A população preta também está em uma posição de maior vulnerabilidade quando comparada a indivíduos que se autodenominam brancos ou amarelos. Os especialistas do ISGlobal indicam que negros têm propensão 53% maior ao desenvolvimento e 69% à morte pela aids.
Esse risco aumentado é consequência do racismo, incluindo as desigualdades no acesso e na qualidade dos serviços. “O racismo estrutural no Brasil, como em muitas outras partes do mundo, também se manifesta em condições de vida mais precárias, que expõem as pessoas a piores resultados de HIV/aids”, observa Rasella.
Políticas públicas
Dos 28,3 milhões de participantes, 64,75% eram beneficiários do Bolsa Família. Identificou-se que os indivíduos que receberam o benefício por menos de dois anos tiveram um maior risco de desenvolver HIV/aids do que aqueles que não preencheram os critérios de elegibilidade para o programa.
Também foi observado que aqueles que receberam o benefício entre cinco e 10 anos ou por mais de uma década apresentaram menor risco de adoecer e morrer pela doença. Rasella argumenta que isso pode ser um efeito da redução da pobreza pelos subsídios do programa e às exigências para receber o benefício. “Como é necessário realizar visitas aos serviços de saúde e atestar a frequência escolar das crianças e adolescentes, é possível que esses processos aproximem as famílias dos serviços de diagnóstico.”
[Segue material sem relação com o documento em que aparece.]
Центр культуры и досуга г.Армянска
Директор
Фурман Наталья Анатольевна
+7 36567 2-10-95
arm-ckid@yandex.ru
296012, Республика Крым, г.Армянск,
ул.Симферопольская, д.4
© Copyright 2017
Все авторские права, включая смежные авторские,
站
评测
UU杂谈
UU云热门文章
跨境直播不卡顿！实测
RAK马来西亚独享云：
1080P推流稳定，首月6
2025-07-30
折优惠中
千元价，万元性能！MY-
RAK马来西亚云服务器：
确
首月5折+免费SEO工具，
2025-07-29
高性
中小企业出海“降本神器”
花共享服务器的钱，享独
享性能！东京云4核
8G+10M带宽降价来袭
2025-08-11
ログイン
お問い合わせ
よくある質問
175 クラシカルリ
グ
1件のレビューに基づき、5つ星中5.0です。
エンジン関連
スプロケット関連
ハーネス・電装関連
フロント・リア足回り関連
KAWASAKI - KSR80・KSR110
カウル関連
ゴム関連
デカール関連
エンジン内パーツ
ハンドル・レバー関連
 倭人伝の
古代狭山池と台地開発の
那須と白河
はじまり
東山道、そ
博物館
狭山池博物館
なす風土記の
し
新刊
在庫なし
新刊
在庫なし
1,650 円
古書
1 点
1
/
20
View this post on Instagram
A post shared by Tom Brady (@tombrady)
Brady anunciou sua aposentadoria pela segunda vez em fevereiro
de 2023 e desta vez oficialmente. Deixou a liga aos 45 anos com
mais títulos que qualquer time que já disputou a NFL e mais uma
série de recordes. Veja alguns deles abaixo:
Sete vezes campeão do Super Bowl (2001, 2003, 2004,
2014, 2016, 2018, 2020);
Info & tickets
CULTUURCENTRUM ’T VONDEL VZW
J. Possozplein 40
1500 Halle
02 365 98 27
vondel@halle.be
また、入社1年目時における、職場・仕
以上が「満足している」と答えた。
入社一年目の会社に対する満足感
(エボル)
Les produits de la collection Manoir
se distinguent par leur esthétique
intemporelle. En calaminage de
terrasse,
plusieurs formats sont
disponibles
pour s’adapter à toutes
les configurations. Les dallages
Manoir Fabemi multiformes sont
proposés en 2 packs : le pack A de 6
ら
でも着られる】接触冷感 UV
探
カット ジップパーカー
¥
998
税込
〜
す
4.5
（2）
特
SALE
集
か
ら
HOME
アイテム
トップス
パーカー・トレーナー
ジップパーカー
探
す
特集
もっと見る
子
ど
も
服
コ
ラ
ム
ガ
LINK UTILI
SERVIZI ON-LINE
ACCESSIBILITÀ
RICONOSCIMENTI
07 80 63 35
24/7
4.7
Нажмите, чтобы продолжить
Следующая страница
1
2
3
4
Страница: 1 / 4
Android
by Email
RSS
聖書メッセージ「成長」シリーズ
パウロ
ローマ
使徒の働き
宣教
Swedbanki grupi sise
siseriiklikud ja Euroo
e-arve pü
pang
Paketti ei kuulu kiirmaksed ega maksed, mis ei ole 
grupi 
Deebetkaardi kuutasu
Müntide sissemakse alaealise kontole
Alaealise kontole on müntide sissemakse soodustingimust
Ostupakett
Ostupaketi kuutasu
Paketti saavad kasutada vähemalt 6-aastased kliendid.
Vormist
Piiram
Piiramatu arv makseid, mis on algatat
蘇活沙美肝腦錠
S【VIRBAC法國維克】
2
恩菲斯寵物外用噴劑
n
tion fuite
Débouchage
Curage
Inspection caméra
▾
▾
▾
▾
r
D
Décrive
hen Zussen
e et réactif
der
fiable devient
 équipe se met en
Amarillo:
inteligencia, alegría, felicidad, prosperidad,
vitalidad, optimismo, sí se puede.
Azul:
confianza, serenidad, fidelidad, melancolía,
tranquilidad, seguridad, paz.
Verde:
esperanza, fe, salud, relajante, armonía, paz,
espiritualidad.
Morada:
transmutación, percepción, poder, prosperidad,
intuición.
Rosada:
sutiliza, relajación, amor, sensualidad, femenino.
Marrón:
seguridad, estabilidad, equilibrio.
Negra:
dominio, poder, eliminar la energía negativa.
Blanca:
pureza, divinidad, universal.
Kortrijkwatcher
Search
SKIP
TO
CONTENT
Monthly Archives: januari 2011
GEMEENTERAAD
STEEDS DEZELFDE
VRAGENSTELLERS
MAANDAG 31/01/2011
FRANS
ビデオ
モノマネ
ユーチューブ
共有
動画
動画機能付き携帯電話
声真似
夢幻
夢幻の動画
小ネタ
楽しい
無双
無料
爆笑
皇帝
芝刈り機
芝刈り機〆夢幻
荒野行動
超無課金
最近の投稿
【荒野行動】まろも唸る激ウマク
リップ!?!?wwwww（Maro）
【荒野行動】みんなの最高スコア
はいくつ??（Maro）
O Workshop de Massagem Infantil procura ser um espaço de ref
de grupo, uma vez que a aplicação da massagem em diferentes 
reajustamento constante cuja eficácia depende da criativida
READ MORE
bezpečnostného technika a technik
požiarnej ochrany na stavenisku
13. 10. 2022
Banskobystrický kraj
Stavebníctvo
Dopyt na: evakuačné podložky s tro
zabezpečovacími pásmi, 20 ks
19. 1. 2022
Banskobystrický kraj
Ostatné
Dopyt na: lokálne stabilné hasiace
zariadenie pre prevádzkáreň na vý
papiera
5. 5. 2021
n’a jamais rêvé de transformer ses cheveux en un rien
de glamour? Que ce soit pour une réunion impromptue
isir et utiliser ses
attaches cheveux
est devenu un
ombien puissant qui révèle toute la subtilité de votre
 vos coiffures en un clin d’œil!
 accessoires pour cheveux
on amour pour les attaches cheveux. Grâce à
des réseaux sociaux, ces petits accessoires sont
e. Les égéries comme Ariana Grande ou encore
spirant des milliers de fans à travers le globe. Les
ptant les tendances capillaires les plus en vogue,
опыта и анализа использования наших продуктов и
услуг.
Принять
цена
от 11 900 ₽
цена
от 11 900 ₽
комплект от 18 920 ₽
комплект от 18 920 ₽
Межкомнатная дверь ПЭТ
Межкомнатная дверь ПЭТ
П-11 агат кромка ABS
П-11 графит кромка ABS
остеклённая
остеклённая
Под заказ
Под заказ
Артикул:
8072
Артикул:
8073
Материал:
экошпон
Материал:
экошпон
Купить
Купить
Desta forma, o estudo reforça a demanda por investir em políticas públicas com o objetivo de ampliar o acesso e garantir a equidade na atenção à saúde, priorizando pessoas com maior vulnerabilidade social. “Sem a implementação de intervenções significativas para reduzir as desigualdades, corre-se o risco de que o atual aumento das taxas de pobreza e vulnerabilidade social reverta o progresso alcançado na luta contra a aids”, alerta o pesquisador.